この家の令嬢として振舞えと執事が高圧的に言ってきたのだから、オレは侯爵家令嬢として外部の人間に与えるだろう印象を考えて本当にそれっぽく、大人しく振舞うつもりでいたんだ。
だからこそドレスが汚されても侯爵家令嬢として恥ずかしくない態度をとるべきだと強気に出た。

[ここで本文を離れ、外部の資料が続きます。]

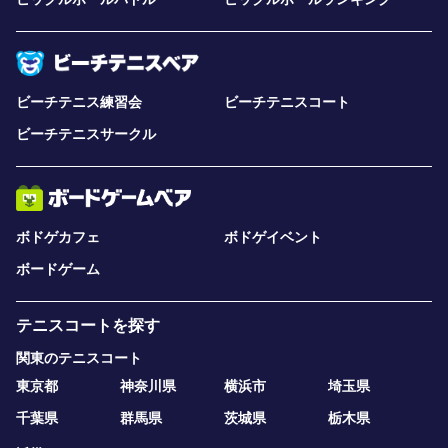
ビーチテニス練習会
ビーチテニスコート
ビーチテニスサークル
ボドゲカフェ
ボドゲイベント
ボードゲーム
テニスコートを探す
関東のテニスコート
東京都
神奈川県
横浜市
埼玉県
千葉県
群馬県
茨城県
栃木県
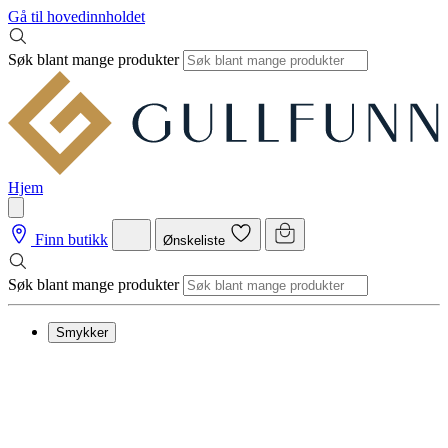
Gå til hovedinnholdet
Søk blant mange produkter
Hjem
Finn butikk
Ønskeliste
Søk blant mange produkter
Smykker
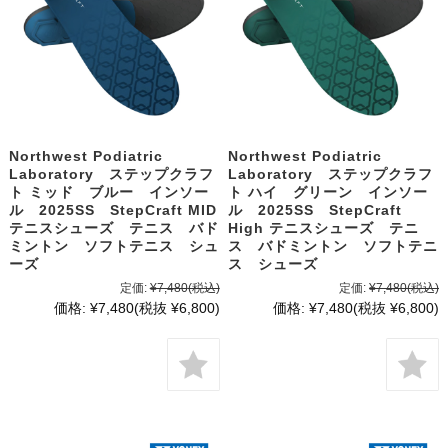
Northwest Podiatric
Northwest Podiatric
Laboratory ステップクラフ
Laboratory ステップクラフ
ト ミッド ブルー インソー
ト ハイ グリーン インソー
ル 2025SS StepCraft MID
ル 2025SS StepCraft
テニスシューズ テニス バド
High テニスシューズ テニ
ミントン ソフトテニス シュ
ス バドミントン ソフトテニ
ーズ
ス シューズ
定価:
¥7,480
(税込)
定価:
¥7,480
(税込)
価格:
¥7,480
(税抜 ¥6,800)
価格:
¥7,480
(税抜 ¥6,800)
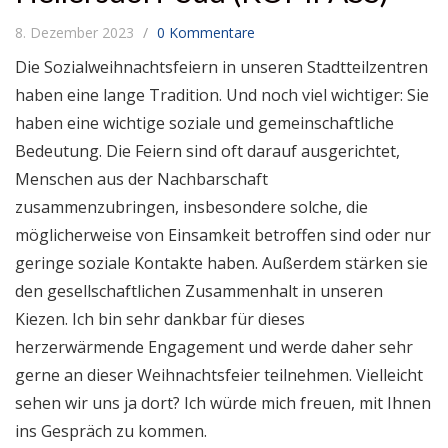
8. Dezember 2023
0 Kommentare
Die Sozialweihnachtsfeiern in unseren Stadtteilzentren
haben eine lange Tradition. Und noch viel wichtiger: Sie
haben eine wichtige soziale und gemeinschaftliche
Bedeutung. Die Feiern sind oft darauf ausgerichtet,
Menschen aus der Nachbarschaft
zusammenzubringen, insbesondere solche, die
möglicherweise von Einsamkeit betroffen sind oder nur
geringe soziale Kontakte haben. Außerdem stärken sie
den gesellschaftlichen Zusammenhalt in unseren
Kiezen. Ich bin sehr dankbar für dieses
herzerwärmende Engagement und werde daher sehr
gerne an dieser Weihnachtsfeier teilnehmen. Vielleicht
sehen wir uns ja dort? Ich würde mich freuen, mit Ihnen
ins Gespräch zu kommen.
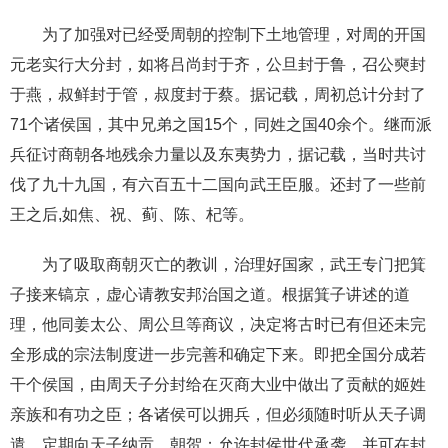
为了加强对已经受周朝的控制下土地管理，对周的开国
元老实行大分封，如将吕尚封于齐，公旦封于鲁，召公奭封
于燕，叔鲜封于管，叔度封于蔡。据记载，周初总计分封了
71个诸侯国，其中兄弟之国15个，同姓之国40余个。继而派
兵征讨商朝各地残余力量以及东夷势力，据记载，当时共讨
伐了九十九国，有六百五十二国向武王臣服。还封了一些前
王之后,如焦、祝、蓟、陈、杞等。
为了吸取商朝灭亡的教训，治理好国家，武王专门把箕
子接来镐京，虚心请教安邦治国之道。根据箕子讲述的道
理，他同姜太公、周公旦等商议，决定将古时已有但还未完
全形成的宗法制度进一步完善和确定下来。即把全国分成若
干个侯国，由周天子分封给在灭商大业中做出了贡献的姬姓
亲族和有功之臣；各诸侯可以拥兵，但必须随时听从天子调
遣，定期向天子纳贡、朝贺；允许封侯世代承袭，并可在封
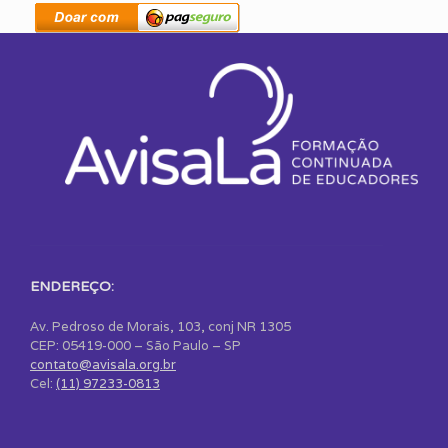
ENDEREÇO:
Av. Pedroso de Morais, 103, conj NR 1305
CEP: 05419-000 – São Paulo – SP
contato@avisala.org.br
Cel:
(11) 97233-0813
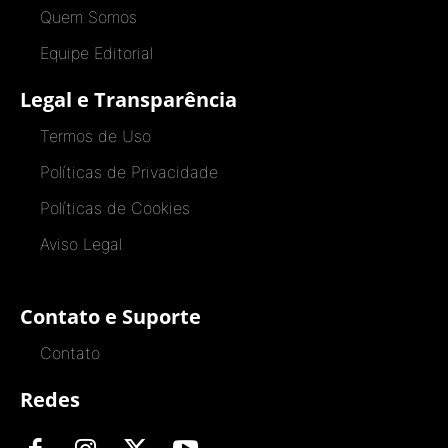
Quem Somos
Equipe Editorial
Legal e Transparência
Termos de Uso
Políticas de Privacidade
Políticas de Cookies
Aviso Legal
Contato e Suporte
Contato
Redes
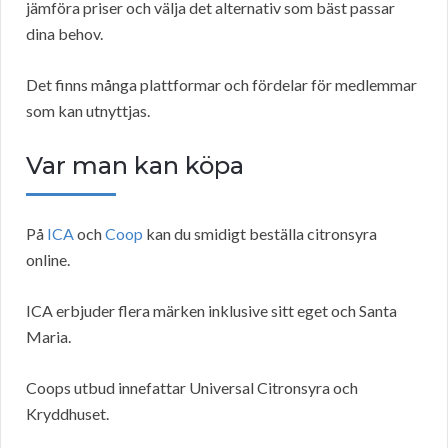
jämföra priser och välja det alternativ som bäst passar
dina behov.
Det finns många plattformar och fördelar för medlemmar
som kan utnyttjas.
Var man kan köpa
På
ICA
och
Coop
kan du smidigt beställa citronsyra
online.
ICA erbjuder flera märken inklusive sitt eget och Santa
Maria.
Coops utbud innefattar Universal Citronsyra och
Kryddhuset.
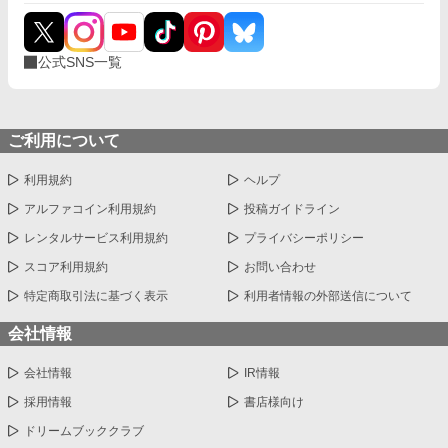
公式SNS一覧
ご利用について
利用規約
ヘルプ
アルファコイン利用規約
投稿ガイドライン
レンタルサービス利用規約
プライバシーポリシー
スコア利用規約
お問い合わせ
特定商取引法に基づく表示
利用者情報の外部送信について
会社情報
会社情報
IR情報
採用情報
書店様向け
ドリームブッククラブ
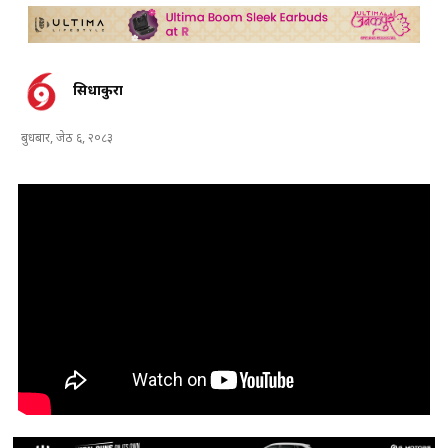
सिधाकुरा
बुधबार, जेठ ६, २०८३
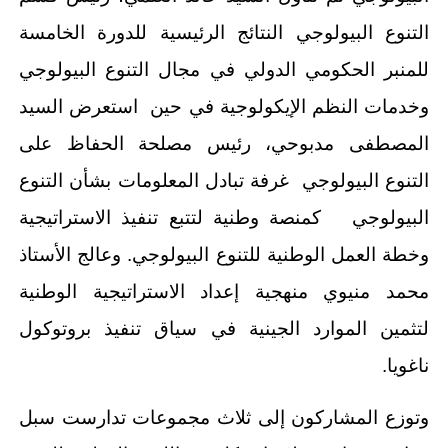
التنوع البيولوجي النتائج الرئيسية للدورة الخامسة
للمنبر الحكومي الدولي في مجال التنوع البيولوجي
وخدمات النظم الإيكولوجية في حين استعرض السيد
المصطفى مدبوحي، رئيس مصلحة الحفاظ على
التنوع البيولوجي غرفة تبادل المعلومات بشأن التنوع
البيولوجي كمنصة وطنية لتتبع تنفيذ الاستراتيجية
وخطة العمل الوطنية للتنوع البيولوجي. وعالج الأستاذ
محمد منيوي منهجية إعداد الاستراتيجية الوطنية
لتثمين الموارد الجينية في سياق تنفيذ بروتوكول
ناغويا.
وتوزع المشاركون إلى ثلاث مجموعات تدارست سبل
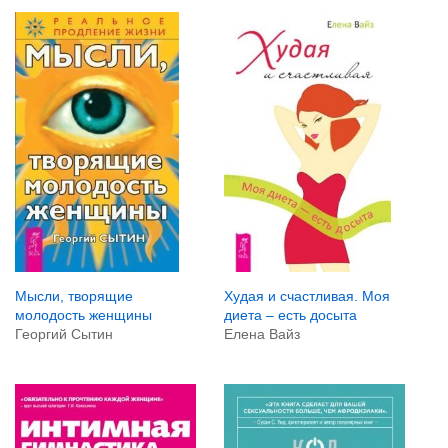
Мысли, творящие
Худая и счастливая. Моя
молодость женщины
диета – есть досыта
Георгий Сытин
Елена Вайз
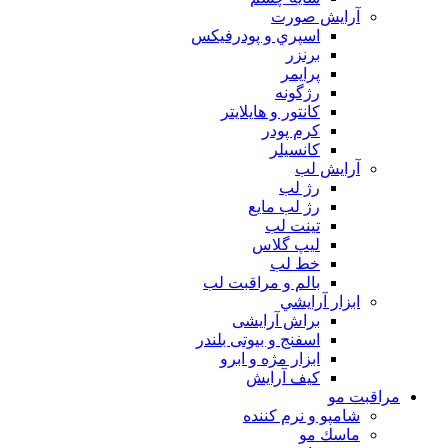
آرايش صورت
اسپري و پودرفيكس
برنزر
پرايمر
رژگونه
كانتور و هايلايتر
كرم پودر
كانسيلر
آرايش لب
رژ لب
رژ لب مایع
تینت لب
لیپ گلاس
خط لب
بالم و مراقبت لب
ابزار آرايشي
براش آرایشی
اسفنج و بیوتی بلندر
ابزار مژه و ابرو
کیف آرایش
مراقبت مو
شامپو و نرم كننده
ماسك مو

もしここで着替えが用意されたのなら、当初の予定通り大人しく従っておこうと思ったのだ。
嘘じゃないぞ?本当にそう思ってたんだ。
まさか、無視されるとはね。
え?ドレスに結構目立つ汚れ付いちゃってますけど?
侯爵家令嬢のドレスが汚れ物ですけど?
これで正解なのか?
オレに使う金なんか少しもないって態度が凄いな!それはそれで良いけどさ、それなら姉妹の誰かから古着を借りるとかあるだろ?
え?そんな労力も使いたくらっしゃらない?
らっしゃらないのかー。
さてと。
これでも尚令嬢らしくあらねばならない。
あの執事の為でも、親父の為でも、こんな家の為でもなく、フィンの為に。
なぁに、ドレスに一点だけ汚れが付いてるだけなんだから座っている分には問題ないし、ひざ掛けをすれば汚れ自体を隠せてしまう。
立ち上がる必要を迫られた所で汚れは一点で、オレはまだ十分子供と言って良い年齢。
休憩の時に飲んでいた紅茶をこぼしてしまいましたの。で完璧に誤魔化せる!
なんなら、こういうデザインのドレスですのよ?と言う顔をして見せるさ!
コンコン。
来た。
用意されていた椅子にピシッと背筋を伸ばして座ってから頷くと、フィンがドアを開け、そして、
「あら?」
妙に軽い声が聞こえた。
知り合いでも来たかのような声に気になって振り返ってみると、そこにはなにやらコップと布巾を持ったスティアが立っていた。